А я вот выжил. Жить за других теперь приходится. Пытаюсь. Любить и тех, кто их любил, кого они в ответ любили. Пусть и заочно, представляя. Я так теперь произношу:

И тех, и этих, Господи, помилуй.

И мать мне вторит.

Это потом уже узнал я, что сначала меня и других раненых отправили на вертушке в Моздок. Вертушку сбили. Кто был совсем живой, погибли, а кто, как я, был почти мёртвый, тот уцелел – лишь откатился. Нас подобрали наши. Я оказался в Краснодаре. Всё это делал кто-то за меня. Зачем-то делал? Я был, как срубленное дерево, – просто лежал, и меня можно было, как бревно, перекатить, перетащить или на части распилить – не закричал бы, не заплакал, хоть и почувствовал бы, может, – на что-то ж дерево способно, пока не сгнило.

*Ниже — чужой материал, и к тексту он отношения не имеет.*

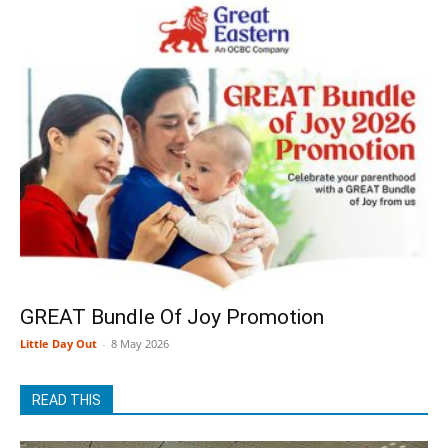
GREAT Bundle Of Joy Promotion
Little Day Out
-
8 May 2026
READ THIS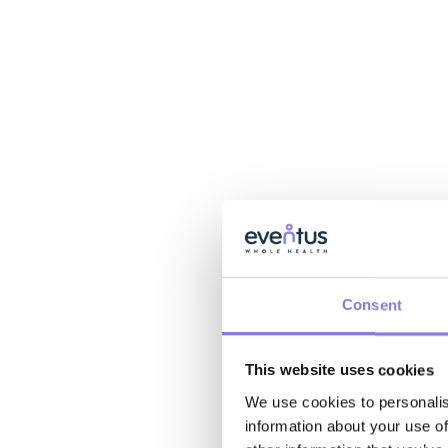
Consent
This website uses cookies
We use cookies to personalis
information about your use of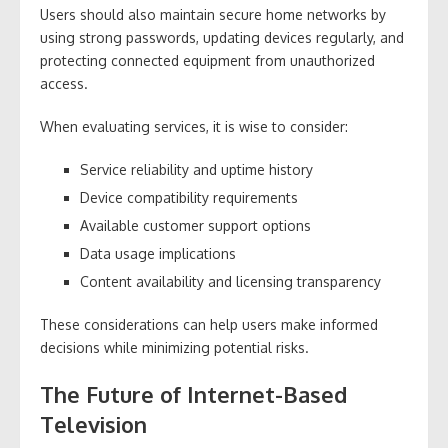
Users should also maintain secure home networks by
using strong passwords, updating devices regularly, and
protecting connected equipment from unauthorized
access.
When evaluating services, it is wise to consider:
Service reliability and uptime history
Device compatibility requirements
Available customer support options
Data usage implications
Content availability and licensing transparency
These considerations can help users make informed
decisions while minimizing potential risks.
The Future of Internet-Based
Television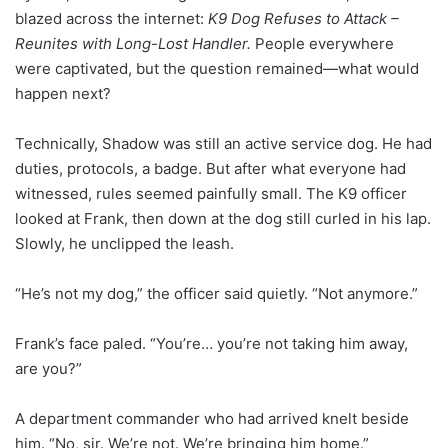
blazed across the internet:
K9 Dog Refuses to Attack –
Reunites with Long-Lost Handler.
People everywhere
were captivated, but the question remained—what would
happen next?
Technically, Shadow was still an active service dog. He had
duties, protocols, a badge. But after what everyone had
witnessed, rules seemed painfully small. The K9 officer
looked at Frank, then down at the dog still curled in his lap.
Slowly, he unclipped the leash.
“He’s not my dog,” the officer said quietly. “Not anymore.”
Frank’s face paled. “You’re… you’re not taking him away,
are you?”
A department commander who had arrived knelt beside
him. “No, sir. We’re not. We’re bringing him home.”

Где-то пропали документы. Мои. Военный. Или ещё там, в санчасти, которую разбомбили. Или сгорели в вертолёте. Не переслал никто их мне по почте после. Долго потом пришлось доказывать, что я есть я. Но не о том тут, не про это…

Родных у Серёги не было, он сам об этом нам рассказывал, искать некого, хожу к нему теперь вот на могилу – она у нас тут, в Елисейске. Я думаю, что это он здесь с почестями захоронен. Да и не думаю, а чувствую.

И он, и я – так получилось.

Не он, конечно. Что-то от него. Он сейчас – где-то. Если философ – философствует, если филолог, то… чем занимаются они, не знаю. И я с ним рядом – по ошибке. Имя моё здесь было выбито. Так и осталось…

И за родителей его произношу я: Господи, упокой неведомых мне. Ты же их веси имена. Их имена записаны на белом камне.

Он – по ошибке или – я? Может быть – оба: Иоанн и Сергий.

Мне надо было написать матери. Моей. Что я ещё к ней не приехал. Что я ещё пока не там. Но как? Слов в голове металось множество, как пчёл в рою, они в неё как кучей будто были свалены, но я не мог их верно подобрать и правильно составить в предложение. Наугад будто, как бочонки лото из мешка, их достаёшь или детали «Лего» из коробки, а соорудить из них что-то понятное и цельное нельзя – они случайные; или как пазлы – из них картинку было не создать. Одно достал, другое вынул, хочешь подставить его к первому, а оно, первое, уже куда-то задевалось.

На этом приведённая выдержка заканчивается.